One final scientific reaction takes place at 356 degrees. That’s when carmelization happens. When sugar gets hot it starts turning into caramel. There won’t be caramel oozing throughout your cookie, but you might taste some similarly sweet flavors.

It only takes about 10 minutes for all of that science to happen.

Knowing how each ingredient inside a cookie works allows you to tweak a recipe, add or subtract things and make a cookie exactly the way you like it.

So, go ahead, try it out and enjoy!

Chocolate chip cookie recipe

Ingredients
1 cup butter
1 cup brown sugar
1 cup white sugar
1 tsp salt
1 tsp baking soda
2 tsp vanilla
2 eggs
3 cups flour
2 cups chocolate chips

Steps: 

  • Preheat oven to 375 degrees F. Line a baking pan with parchment paper and set aside.

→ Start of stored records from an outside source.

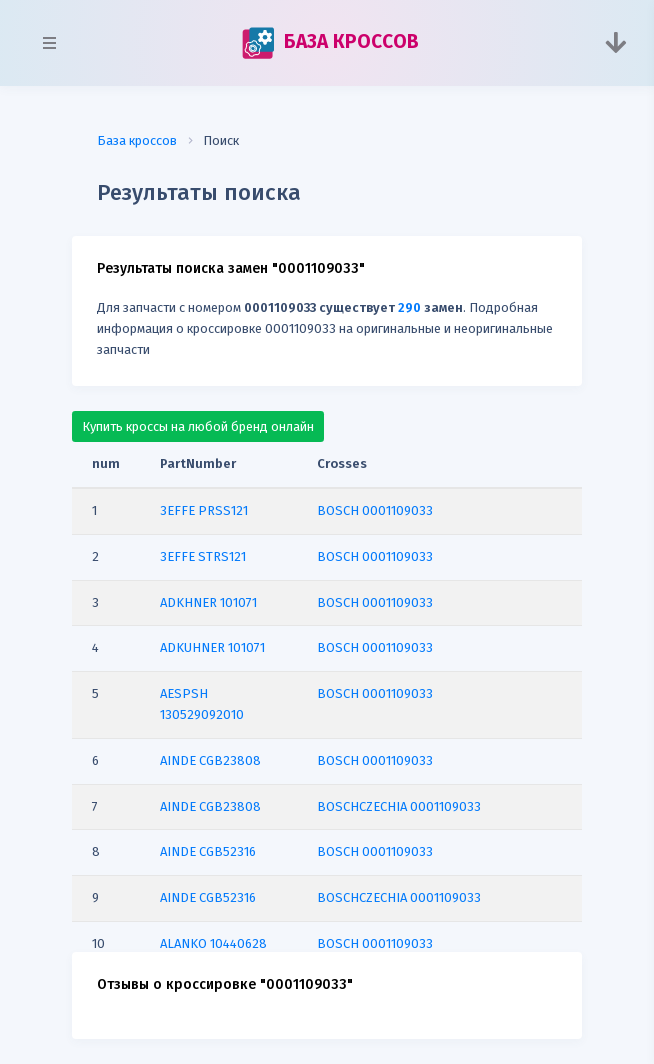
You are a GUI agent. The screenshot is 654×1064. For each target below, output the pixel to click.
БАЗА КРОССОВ (330, 43)
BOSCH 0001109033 (375, 510)
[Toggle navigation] (615, 43)
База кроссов (137, 140)
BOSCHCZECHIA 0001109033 (399, 806)
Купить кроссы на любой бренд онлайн (198, 426)
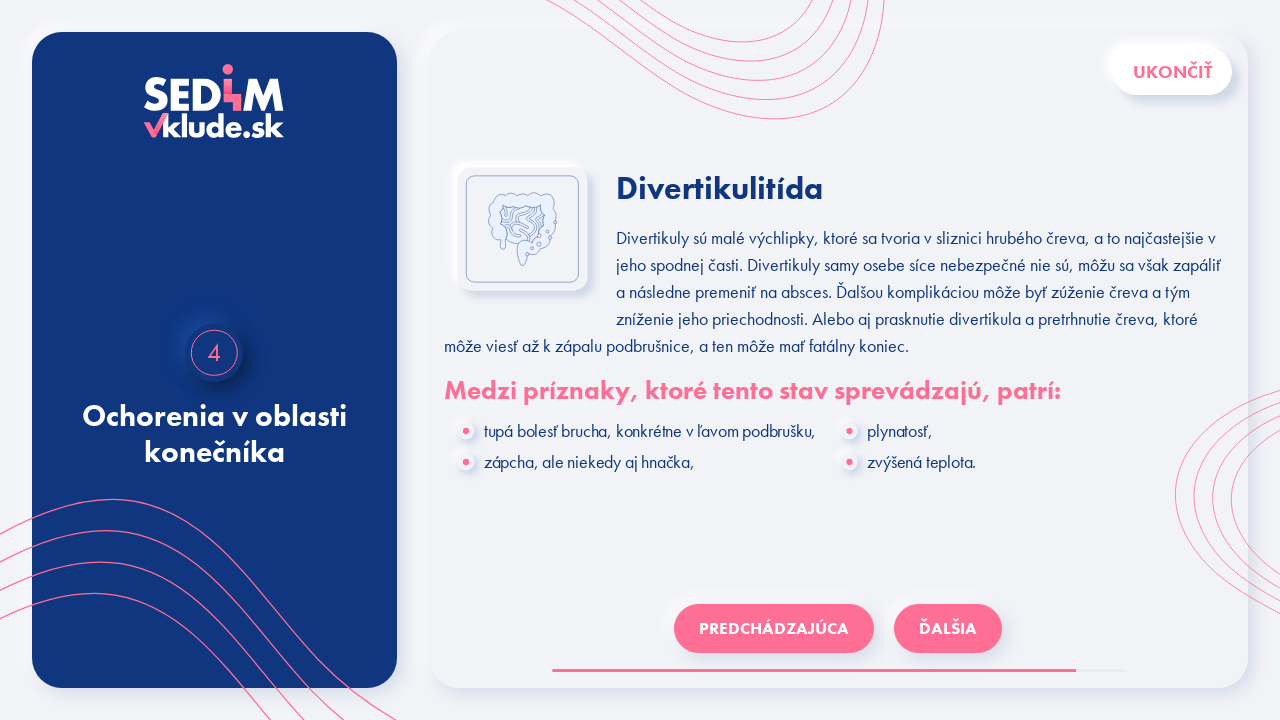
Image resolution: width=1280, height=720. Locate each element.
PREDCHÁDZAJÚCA (774, 628)
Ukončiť (1172, 71)
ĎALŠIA (948, 628)
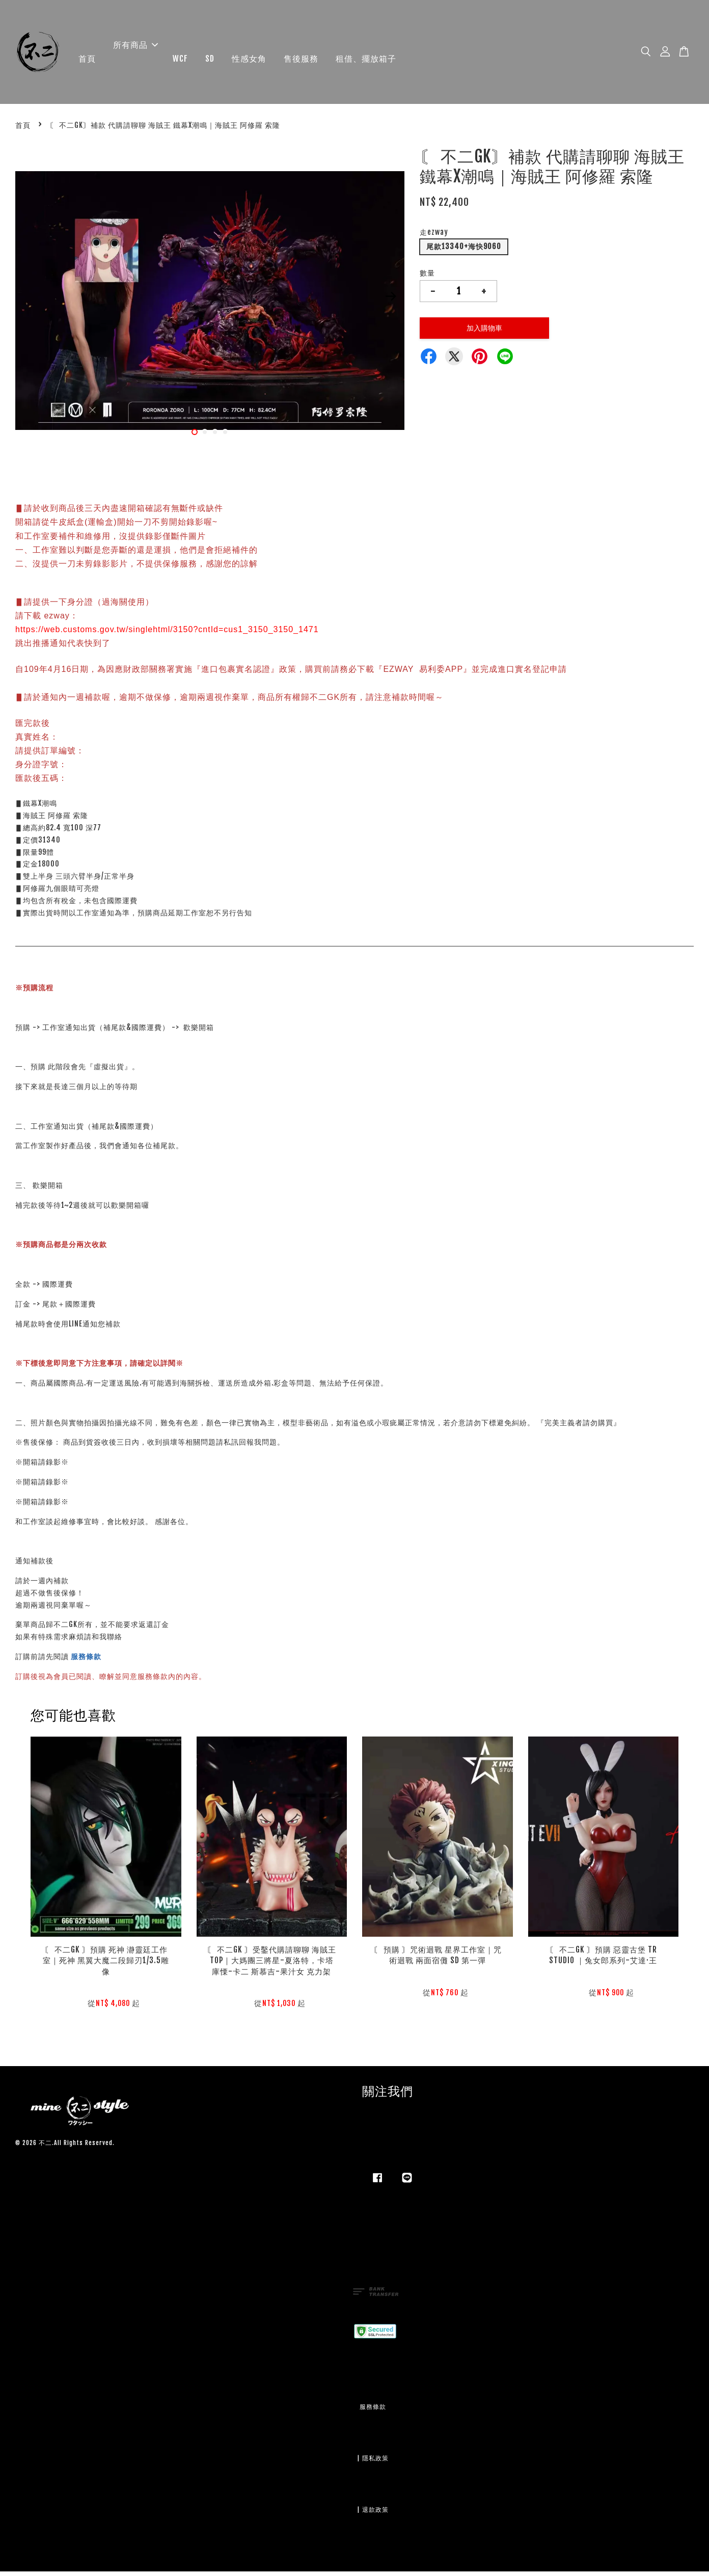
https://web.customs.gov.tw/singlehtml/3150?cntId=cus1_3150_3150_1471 (167, 634)
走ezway (434, 236)
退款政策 (375, 2514)
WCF (180, 61)
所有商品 (135, 47)
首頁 (87, 61)
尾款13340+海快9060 (463, 251)
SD (209, 61)
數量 (427, 277)
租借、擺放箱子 (366, 61)
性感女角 (249, 61)
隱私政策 (375, 2462)
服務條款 (86, 1661)
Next (390, 300)
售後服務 (301, 61)
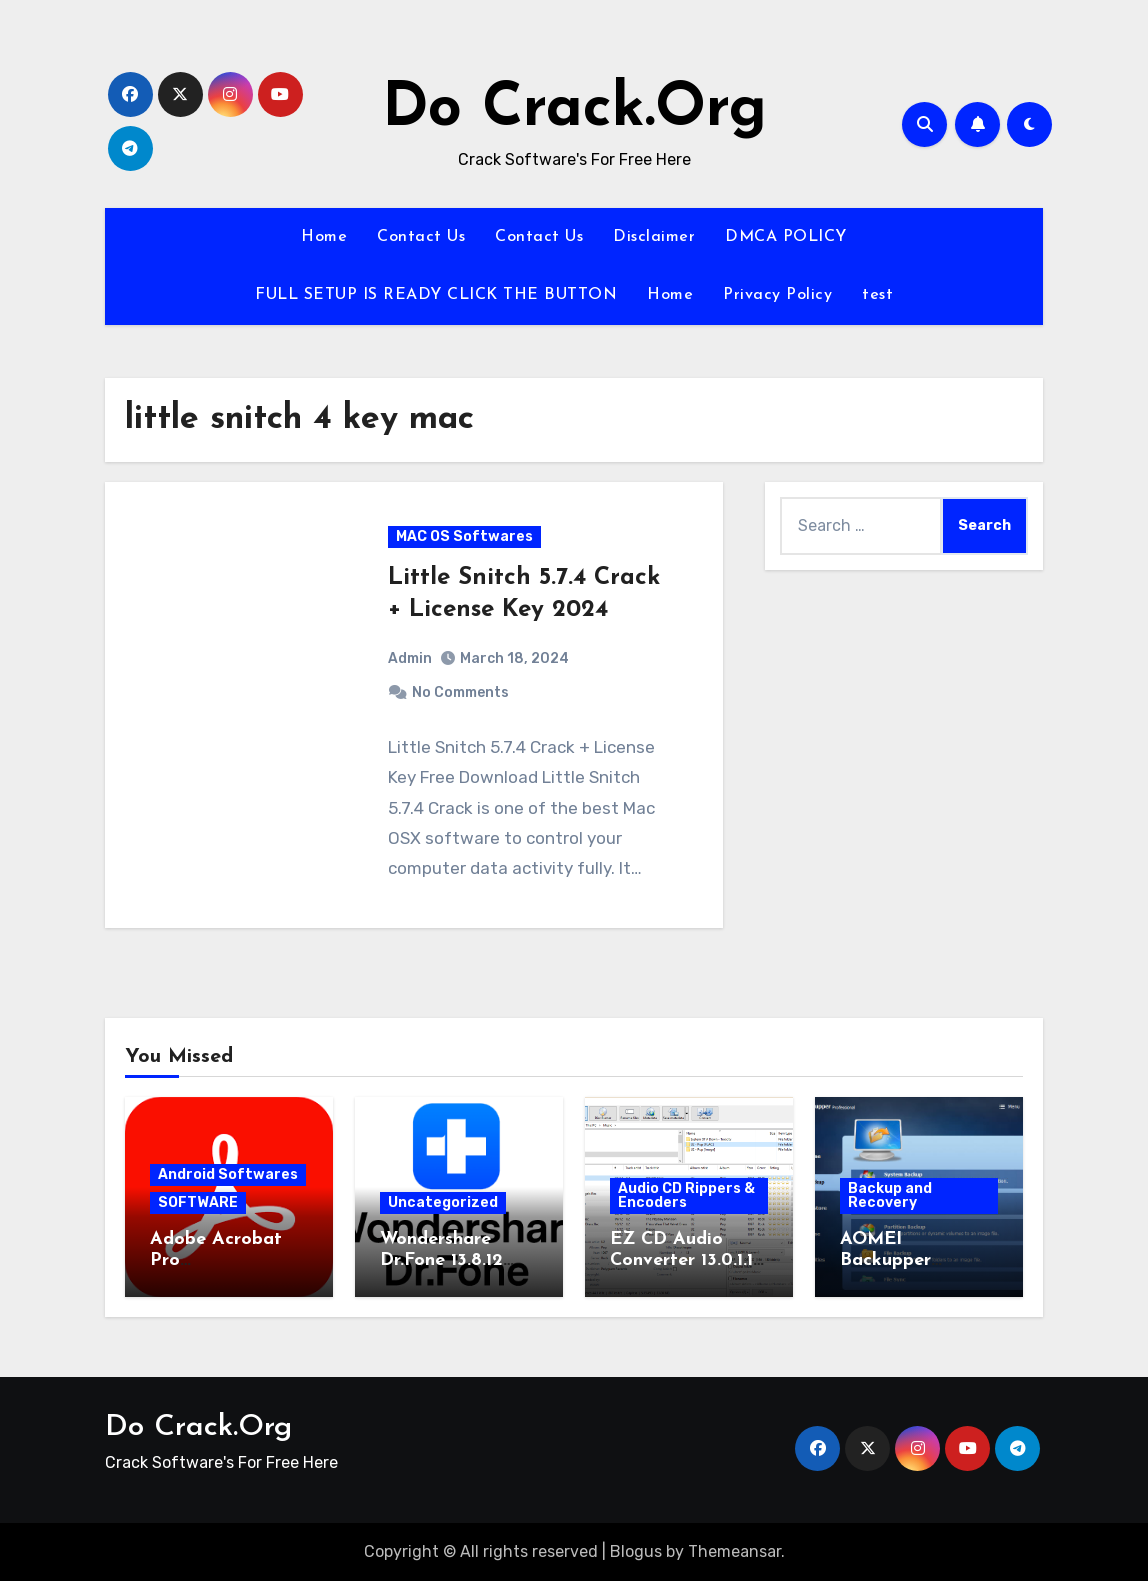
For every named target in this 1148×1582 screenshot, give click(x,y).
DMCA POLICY (786, 237)
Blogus (636, 1552)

  • In a separate bowl mix flour, baking soda, salt, baking powder. Set aside.

  • Cream together butter and sugar until combined.

  • Beat in eggs and vanilla until fluffy.

  • Mix in the dry ingredients until combined.

  • Add chocolate chips and mix well.

  • Roll 2-3 tablespoons (depending on how large you like your cookies) of dough at a time into balls or use a small cookie scoop, and evenly spaced them on your prepared cookie sheets. 

  • Bake in preheated oven for approximately 8-10 minutes. Take them out when they are just BARELY starting to turn brown.

  • Let them sit on the baking pan for 2 minutes before transferring to a cooling rack.